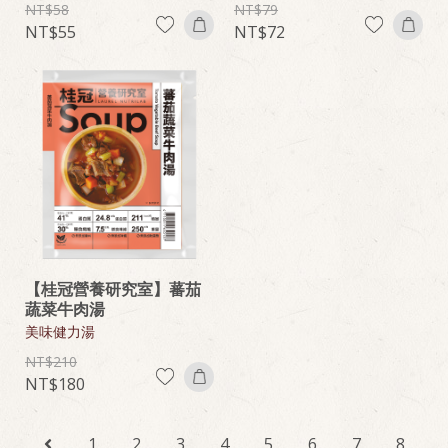
58
79
55
72
【桂冠營養研究室】蕃茄
蔬菜牛肉湯
美味健力湯
210
180
1
2
3
4
5
6
7
8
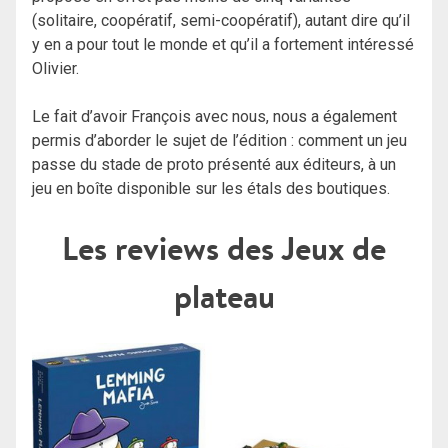
(solitaire, coopératif, semi-coopératif), autant dire qu’il
y en a pour tout le monde et qu’il a fortement intéressé
Olivier.
Le fait d’avoir François avec nous, nous a également
permis d’aborder le sujet de l’édition : comment un jeu
passe du stade de proto présenté aux éditeurs, à un
jeu en boîte disponible sur les étals des boutiques.
Les reviews des Jeux de
plateau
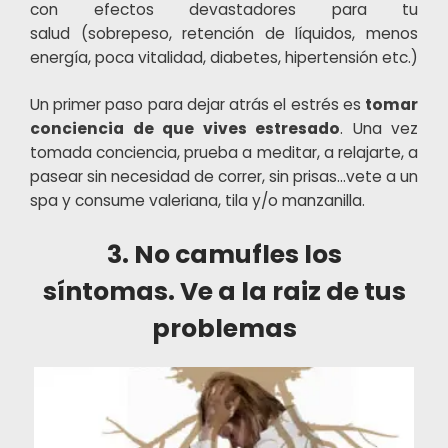
con efectos devastadores para tu
salud (sobrepeso, retención de líquidos, menos
energía, poca vitalidad, diabetes, hipertensión etc.)
Un primer paso para dejar atrás el estrés es
tomar
conciencia de que vives estresado
. Una vez
tomada conciencia, prueba a meditar, a relajarte, a
pasear sin necesidad de correr, sin prisas…vete a un
spa y consume valeriana, tila y/o manzanilla.
3. No camufles los
síntomas. Ve a la raiz de tus
problemas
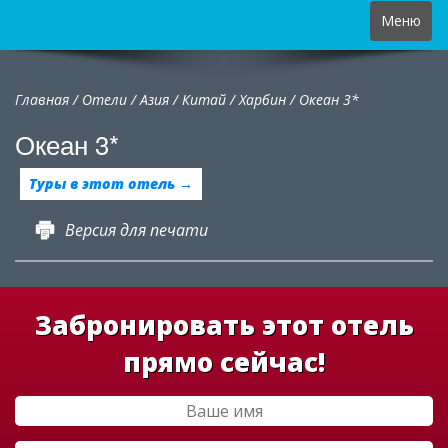
Toggle
Меню
navigation
Главная
/
Отели
/
Азия
/
Китай
/
Харбин /
Океан 3*
Океан 3*
Туры в этот отель →
Версия для печати
Забронировать этот отель
прямо сейчас!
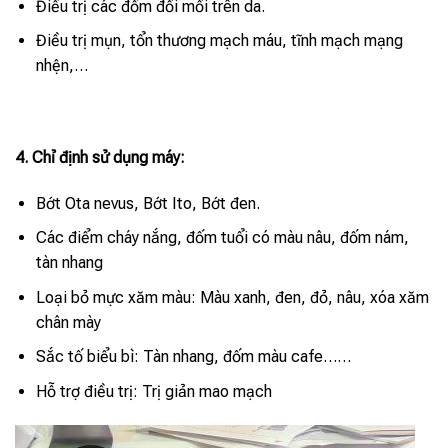
Điều trị các đốm đồi mồi trên da.
Điều trị mụn, tổn thương mạch máu, tĩnh mạch mạng
nhện,…
4. Chỉ định sử dụng máy:
Bớt Ota nevus, Bớt Ito, Bớt đen.
Các điểm cháy nắng, đốm tuổi có màu nâu, đốm nám,
tàn nhang
Loại bỏ mực xăm màu:
Màu xanh, đen, đỏ, nâu, xóa xăm
chân mày
Sắc tố biểu bì: Tàn nhang, đốm màu cafe……
Hỗ trợ điều trị: Trị giản mao mạch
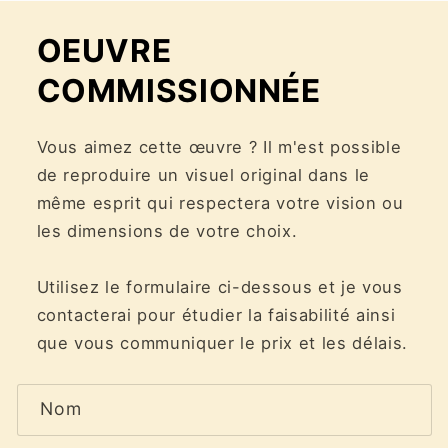
OEUVRE
COMMISSIONNÉE
Vous aimez cette œuvre ? Il m'est possible
de reproduire un visuel original dans le
même esprit qui respectera votre vision ou
les dimensions de votre choix.
Utilisez le formulaire ci-dessous et je vous
contacterai pour étudier la faisabilité ainsi
que vous communiquer le prix et les délais.
F
Nom
o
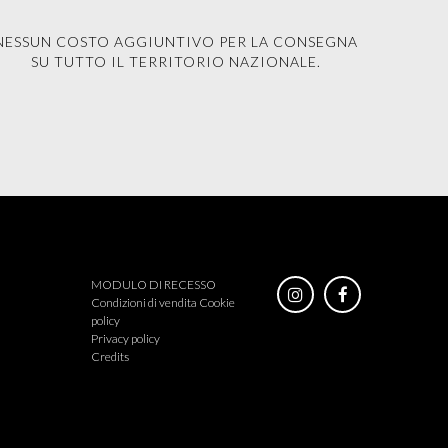
NESSUN COSTO AGGIUNTIVO PER LA CONSEGNA
SU TUTTO IL TERRITORIO NAZIONALE.
MODULO DI RECESSO
Condizioni di vendita
Cookie
policy
Privacy policy
Credits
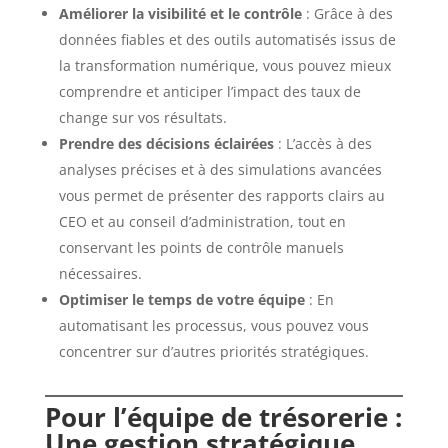
Améliorer la visibilité et le contrôle
: Grâce à des
données fiables et des outils automatisés issus de
la transformation numérique, vous pouvez mieux
comprendre et anticiper l’impact des taux de
change sur vos résultats.
Prendre des décisions éclairées
: L’accès à des
analyses précises et à des simulations avancées
vous permet de présenter des rapports clairs au
CEO et au conseil d’administration, tout en
conservant les points de contrôle manuels
nécessaires.
Optimiser le temps de votre équipe
: En
automatisant les processus, vous pouvez vous
concentrer sur d’autres priorités stratégiques.
Pour l’équipe de trésorerie :
Une gestion stratégique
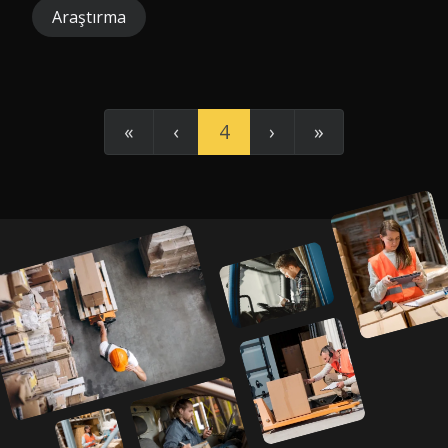
Araştırma
«
‹
4
›
»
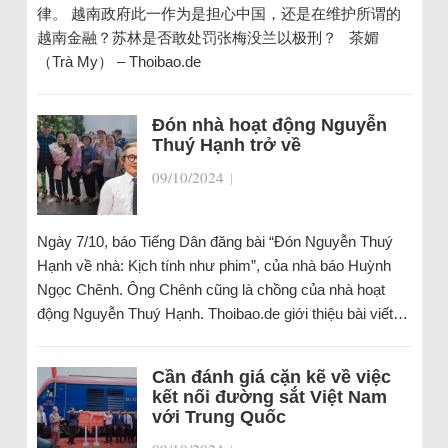
律。 越南政府此一作为是担心中国，还是在维护所谓的
越南金融？苏林是否敢处罚张梅没兰以极刑？ 茶媚
（Trà My） – Thoibao.de
Đón nhà hoạt động Nguyễn
Thuý Hạnh trở về
09/10/2024
|
Ngày 7/10, báo Tiếng Dân đăng bài “Đón Nguyễn Thuý
Hạnh về nhà: Kịch tính như phim”, của nhà báo Huỳnh
Ngọc Chênh. Ông Chênh cũng là chồng của nhà hoạt
động Nguyễn Thuý Hạnh. Thoibao.de giới thiệu bài viết…
Cần đánh giá cặn kẽ về việc
kết nối đường sắt Việt Nam
với Trung Quốc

Work item: From the line containing "Le fait d’avoir" through the line containing "Utilisez le formulaire ci-dessous et je vous", copy every line above exactly, without pictures.

Exercise output:
Le fait d’avoir François avec nous, nous a également
permis d’aborder le sujet de l’édition : comment un jeu
passe du stade de proto présenté aux éditeurs, à un
jeu en boîte disponible sur les étals des boutiques.
Les reviews des Jeux de
plateau
con efectos devastadores para tu
salud (sobrepeso, retención de líquidos, menos
energía, poca vitalidad, diabetes, hipertensión etc.)
Un primer paso para dejar atrás el estrés es
tomar
conciencia de que vives estresado
. Una vez
tomada conciencia, prueba a meditar, a relajarte, a
pasear sin necesidad de correr, sin prisas…vete a un
spa y consume valeriana, tila y/o manzanilla.
3. No camufles los
síntomas. Ve a la raiz de tus
problemas
Toggle
Меню
navigation
Главная
/
Отели
/
Азия
/
Китай
/
Харбин /
Океан 3*
Океан 3*
Туры в этот отель →
Версия для печати
Забронировать этот отель
прямо сейчас!
Điều trị các đốm đồi mồi trên da.
Điều trị mụn, tổn thương mạch máu, tĩnh mạch mạng
nhện,…
4. Chỉ định sử dụng máy:
Bớt Ota nevus, Bớt Ito, Bớt đen.
Các điểm cháy nắng, đốm tuổi có màu nâu, đốm nám,
tàn nhang
Loại bỏ mực xăm màu:
Màu xanh, đen, đỏ, nâu, xóa xăm
chân mày
Sắc tố biểu bì: Tàn nhang, đốm màu cafe……
Hỗ trợ điều trị: Trị giản mao mạch
OEUVRE
COMMISSIONNÉE
Vous aimez cette œuvre ? Il m'est possible
de reproduire un visuel original dans le
même esprit qui respectera votre vision ou
les dimensions de votre choix.
Utilisez le formulaire ci-dessous et je vous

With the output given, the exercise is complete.